Based on the true (personal) story, World Trade Center is about John McLoughlin (Nicolas Cage) and William Jimeno (Michael Pena), two New York Port Authority police officers who, along with three of their fellow officers (and hundreds of other first responders), raced into the burning towers to help with evacuating survivors. Before they had the chance to begin, however, the first tower collapsed. McLoughlin and Jimeno, the only survivors of their group, found themselves pinned under 20 feet of rubble and now in need of rescue themselves.

While the two men struggled to keep themselves - and each other - alive, their wives, children and parents also went through their own version of hell. Until an ex-Marine from Connecticut, who had left work that day to help with the recovery operations, found the two 12 hours later, the McLoughlin and Jimeno families had had no word of whether their loved ones were in the towers when they collapsed, or had survived if they were.

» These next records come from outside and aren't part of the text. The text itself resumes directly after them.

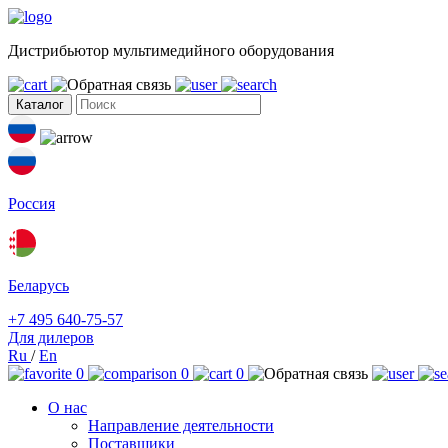
Дистрибьютор мультимедийного оборудования
Каталог
Россия
Беларусь
+7 495 640-75-57
Для дилеров
Ru
/
En
0
0
0
О нас
Направление деятельности
Поставщики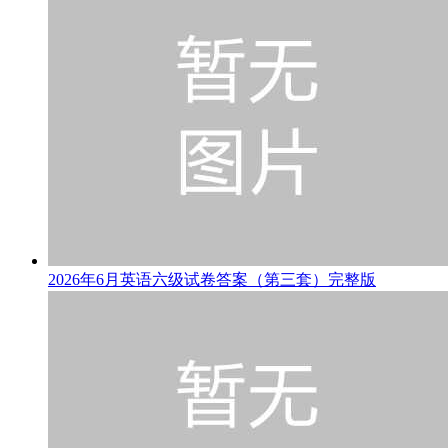
2026年6月英语六级试卷答案（第三套）完整版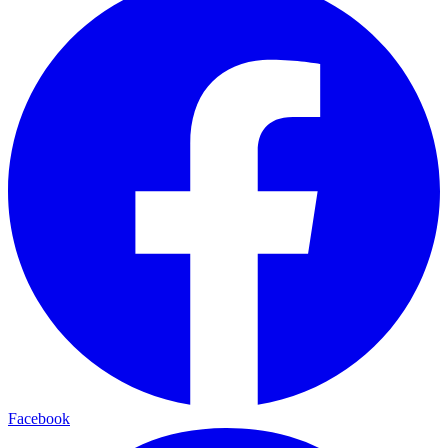
Facebook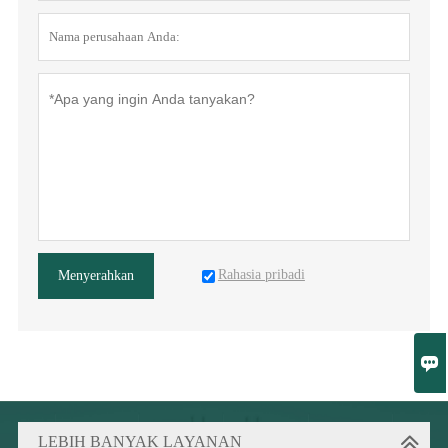
Rahasia pribadi
Menyerahkan

LEBIH BANYAK LAYANAN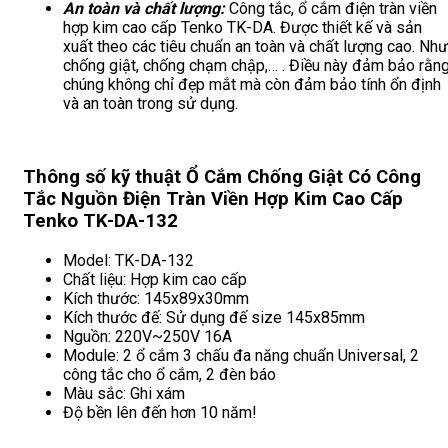
An toàn và chất lượng:
Công tắc, ổ cắm điện tràn viền
hợp kim cao cấp Tenko TK-DA. Được thiết kế và sản
xuất theo các tiêu chuẩn an toàn và chất lượng cao. Như
chống giật, chống chạm chập,… . Điều này đảm bảo rằn
chúng không chỉ đẹp mắt mà còn đảm bảo tính ổn định
và an toàn trong sử dụng.
Thông số kỹ thuật Ổ Cắm Chống Giật Có Công
Tắc Nguồn Điện Tràn Viền Hợp Kim Cao Cấp
Tenko TK-DA-132
Model: TK-DA-132
Chất liệu: Hợp kim cao cấp
Kích thước: 145x89x30mm
Kích thước đế: Sử dụng đế size 145x85mm
Nguồn: 220V~250V 16A
Module: 2 ổ cắm 3 chấu đa năng chuẩn Universal, 2
công tắc cho ổ cắm, 2 đèn báo
Màu sắc: Ghi xám
Độ bền lên đến hơn 10 năm!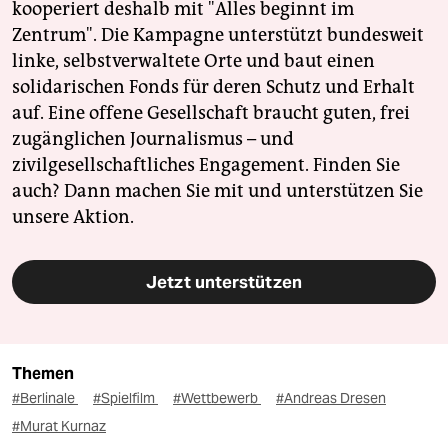
kooperiert deshalb mit "Alles beginnt im
Zentrum". Die Kampagne unterstützt bundesweit
linke, selbstverwaltete Orte und baut einen
solidarischen Fonds für deren Schutz und Erhalt
auf. Eine offene Gesellschaft braucht guten, frei
zugänglichen Journalismus – und
zivilgesellschaftliches Engagement. Finden Sie
auch? Dann machen Sie mit und unterstützen Sie
unsere Aktion.
Jetzt unterstützen
Themen
#Berlinale
#Spielfilm
#Wettbewerb
#Andreas Dresen
#Murat Kurnaz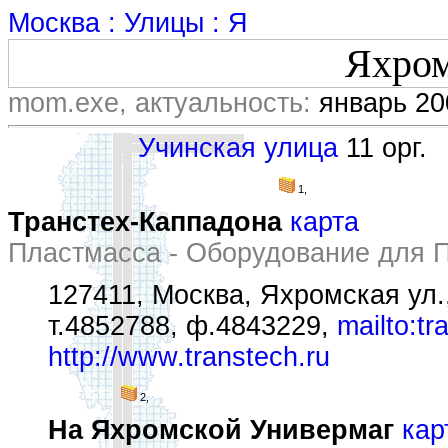
Москва : Улицы : Я
Яхром
mom.exe, актуальность:
январь 20
Учинская улица
11 орг.
1,
Транстех-Каппадона
карта
Пластмасса - Оборудование для 
127411, Москва, Яхромская ул.
т.4852788, ф.4843229,
mailto:t
http://www.transtech.ru
2,
На Яхромской Универмаг
кар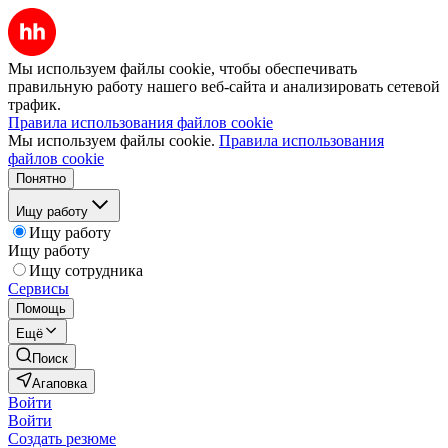
Мы используем файлы cookie, чтобы обеспечивать
правильную работу нашего веб-сайта и анализировать сетевой
трафик.
Правила использования файлов cookie
Мы используем файлы cookie.
Правила использования
файлов cookie
Понятно
Ищу работу
Ищу работу
Ищу работу
Ищу сотрудника
Сервисы
Помощь
Ещё
Поиск
Агаповка
Войти
Войти
Создать резюме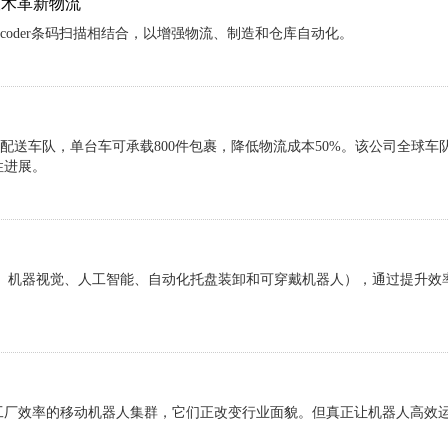
描技术革新物流
iftDecoder条码扫描相结合，以增强物流、制造和仓库自动化。
人配送车队，单台车可承载800件包裹，降低物流成本50%。该公司全球车队
性进展。
D、机器视觉、人工智能、自动化托盘装卸和可穿戴机器人），通过提升效
工厂效率的移动机器人集群，它们正改变行业面貌。但真正让机器人高效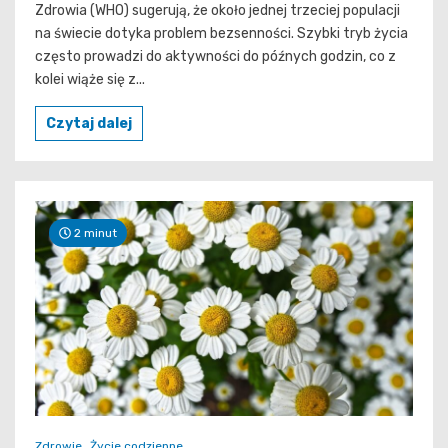
Zdrowia (WHO) sugerują, że około jednej trzeciej populacji
na świecie dotyka problem bezsenności. Szybki tryb życia
często prowadzi do aktywności do późnych godzin, co z
kolei wiąże się z...
Czytaj dalej
2 minut
Zdrowie
Życie codzienne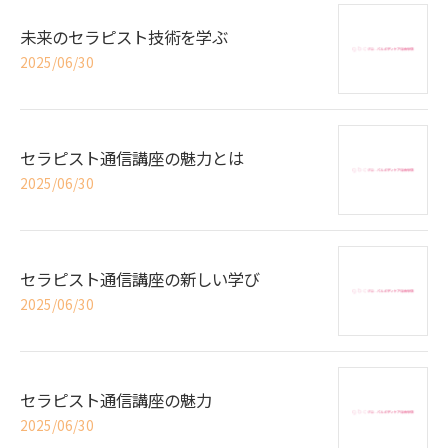
未来のセラピスト技術を学ぶ
2025/06/30
セラピスト通信講座の魅力とは
2025/06/30
セラピスト通信講座の新しい学び
2025/06/30
セラピスト通信講座の魅力
2025/06/30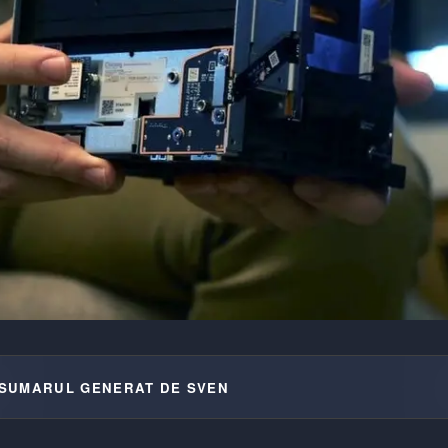
SUMARUL GENERAT DE SVEN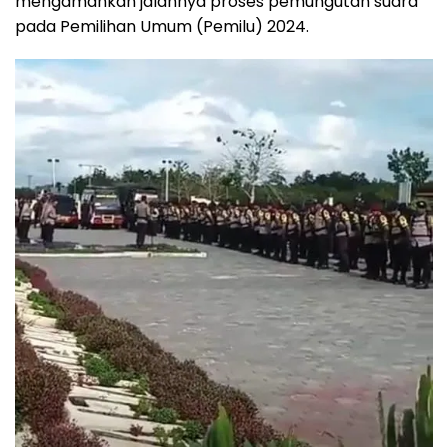
mengamankan jalannya proses pemungutan suara
pada Pemilihan Umum (Pemilu) 2024.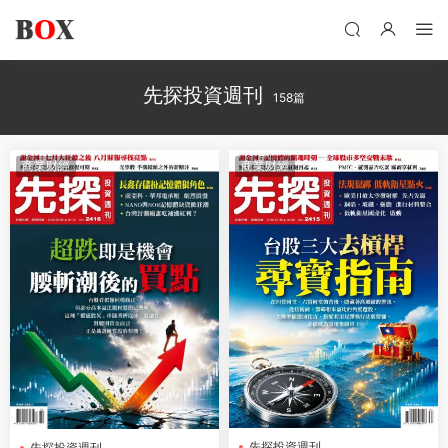
先探投資週刊
158篇
商業财經
商業财經
先探投資週刊
先探投資週刊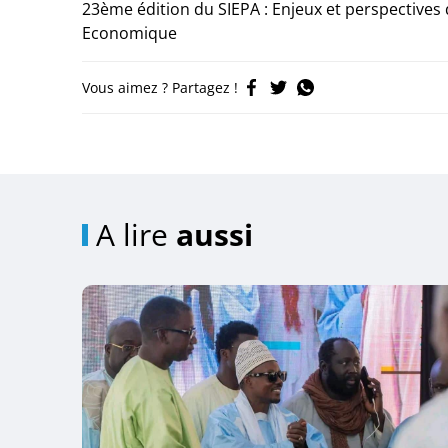
23ème édition du SIEPA : Enjeux et perspectives d
Economique
Vous aimez ? Partagez !
A lire
aussi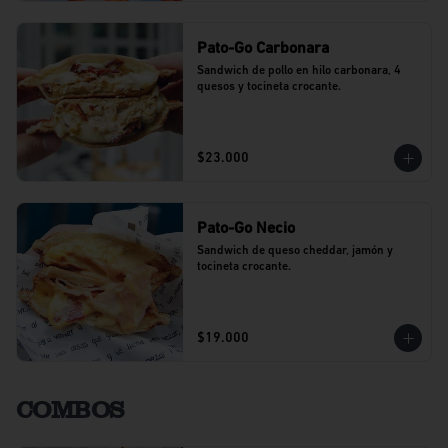
Pato-Go Carbonara
Sandwich de pollo en hilo carbonara, 4 
quesos y tocineta crocante.
$23.000
Pato-Go Necio
Sandwich de queso cheddar, jamón y 
tocineta crocante.
$19.000
COMBOS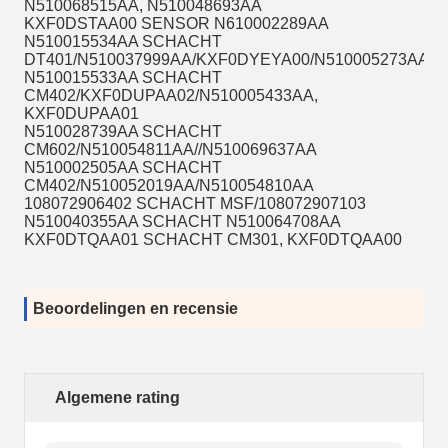
N510068515AA, N510048693AA
KXF0DSTAA00 SENSOR N610002289AA
N510015534AA SCHACHT
DT401/N510037999AA/KXF0DYEYA00/N510005273AA
N510015533AA SCHACHT
CM402/KXF0DUPAA02/N510005433AA,
KXF0DUPAA01
N510028739AA SCHACHT
CM602/N510054811AA//N510069637AA
N510002505AA SCHACHT
CM402/N510052019AA/N510054810AA
108072906402 SCHACHT MSF/108072907103
N510040355AA SCHACHT N510064708AA
KXF0DTQAA01 SCHACHT CM301, KXF0DTQAA00
Beoordelingen en recensie
Algemene rating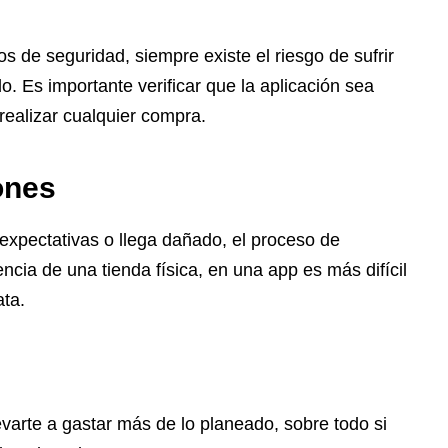
de seguridad, siempre existe el riesgo de sufrir
o. Es importante verificar que la aplicación sea
realizar cualquier compra.
ones
expectativas o llega dañado, el proceso de
ncia de una tienda física, en una app es más difícil
ata.
evarte a gastar más de lo planeado, sobre todo si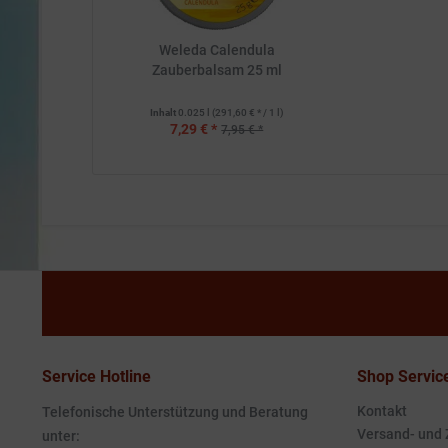
Weleda Calendula
Zauberbalsam 25 ml
Inhalt
0.025 l
(291,60 € * / 1 l)
7,29 € *
7,95 € *
Service Hotline
Shop Servic
Kontakt
Telefonische Unterstützung und Beratung
Versand- und
unter: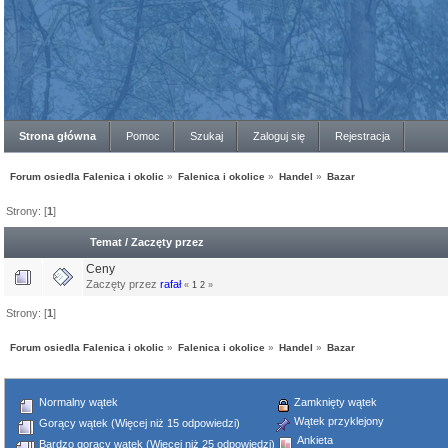
Strona główna
Pomoc
Szukaj
Zaloguj się
Rejestracja
Forum osiedla Falenica i okolic
»
Falenica i okolice
»
Handel
»
Bazar
Strony: [
1
]
Temat
/
Zaczęty przez
Ceny
Zaczęty przez
rafał
«
1
2
»
Strony: [
1
]
Forum osiedla Falenica i okolic
»
Falenica i okolice
»
Handel
»
Bazar
Normalny wątek
Zamknięty wątek
Wątek przyklejony
Gorący wątek (Więcej niż 15 odpowiedzi)
Ankieta
Bardzo gorący wątek (Więcej niż 25 odpowiedzi)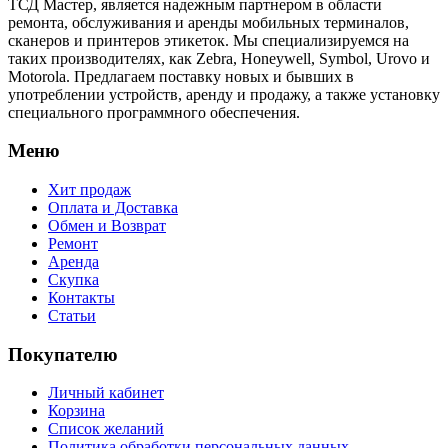
ТСД Мастер, является надежным партнером в области
ремонта, обслуживания и аренды мобильных терминалов,
сканеров и принтеров этикеток. Мы специализируемся на
таких производителях, как Zebra, Honeywell, Symbol, Urovo и
Motorola. Предлагаем поставку новых и бывших в
употреблении устройств, аренду и продажу, а также установку
специального программного обеспечения.
Меню
Хит продаж
Оплата и Доставка
Обмен и Возврат
Ремонт
Аренда
Скупка
Контакты
Статьи
Покупателю
Личный кабинет
Корзина
Список желаний
Политика обработки персональных данных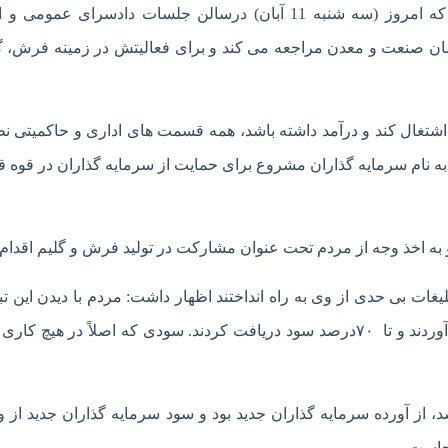
دادستان کرمانشاه با بیان این مطلب در نشست خبری که امروز (سه شنبه 11 آبان) درسالن جلسات دادسرای عم
ان صنعت و معدن مراجعه می کند و برای فعالیتش در زمینه فرش، گ
 اشتغال کند و درآمد داشته باشد، همه قسمت های اداری و حاکمیتی نظ
 به نام سرمایه گذاران مشروع برای حمایت از سرمایه گذاران در قوه ق
 به اخذ وجه از مردم تحت عنوان مشارکت در تولید فرش و گلیم اقدام 
یغات بی حدی از وی به راه انداختند اظهار داشت: مردم با دیدن این تب
اعتماد کردند و برای سرمایه گذاری در این شرکت هجوم آوردند و تا ۷۰درصد سود دریافت کردند. سودی که اصلاً در هیچ
 از آورده سرمایه گذاران جدید بود و سود سرمایه گذاران جدید از 
جاست.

Of all the filmmakers working in Hollywood today to direct a 9/11 film, Oliver Stone would not have been my first, tenth, or twentieth choice. When I heard that his name was attached to the project, my eyes rolled of their own volition. Images of multiple film stocks, migrane-inducing edits, politicising and the odd conspiracy theory filled my mind and forced me to shudder. Gone was the director who delivered passionate and brilliant dramas such as Salvador, Platoon and JFK, replaced by a director so enamoured with psychedilic visuals and near-incoherent narratives. You might be able to get away with this type of filmmaking with Natural Born Killers or Alexander, but not with a fact-based 9/11 drama.

Much to my relief, Stone learned the meaning of the word "restraint" sometime between Alexander and World Trade Center. The veteran helmer leaves the irritating acid-trip flourishes at home and delivers a straightforward, emotional and ultimately inspiring tale of courage and survival. He draws an ample amount of his directorial strength from Andrea Berloff's screenplay and his fine ensemble cast and perfectly caputres the claustrophobic hell that John and Will endured. He also derives great benefit from superb production and sound design as well as a low-key but very heartfelt musical score by Craig Armstrong.

The film does stumble, if only once or twice. Moments such as two hallucinations - one involving Jesus delivering a bottle of water to Jimeno and another involving McLoughlin and his wife arguing about...kitchen cabinets? - could have been better handled or left out completely. And Berloff's dialogue every so often slips into cliché. Fortunately, this isn't enough to switch us off or obscure the efforts of cast and crew to deliver the goods.

Cage delivers an understated turn as McLoughlin that looks like one of his better acting jobs. Pena, whom you might remember as the Latino locksmith from Crash, is equally impressive in his first real lead role. The two leads are given solid support from Maggie Gyllenhaal and Maria Bello as spouses Allison Jimeno and Donna McLoughlin, while Michael Shannon is effective as Dave Karnes, the former Marine who found the spot where McLoughlin and Jimeno were buried alive.

World Trade Center works on several levels. It successfully recreates the atmosphere and events at Ground Zero on 9/11. It's also an engrossing and inspiring drama that shows how the worst of circumstances can bring out the best in people. But perhaps most importantly, the film serves as a tribute to those who risked their lives on that fateful day to save thousands of others. It does this not with cheap emotional manipulation, but with a great deal of respect.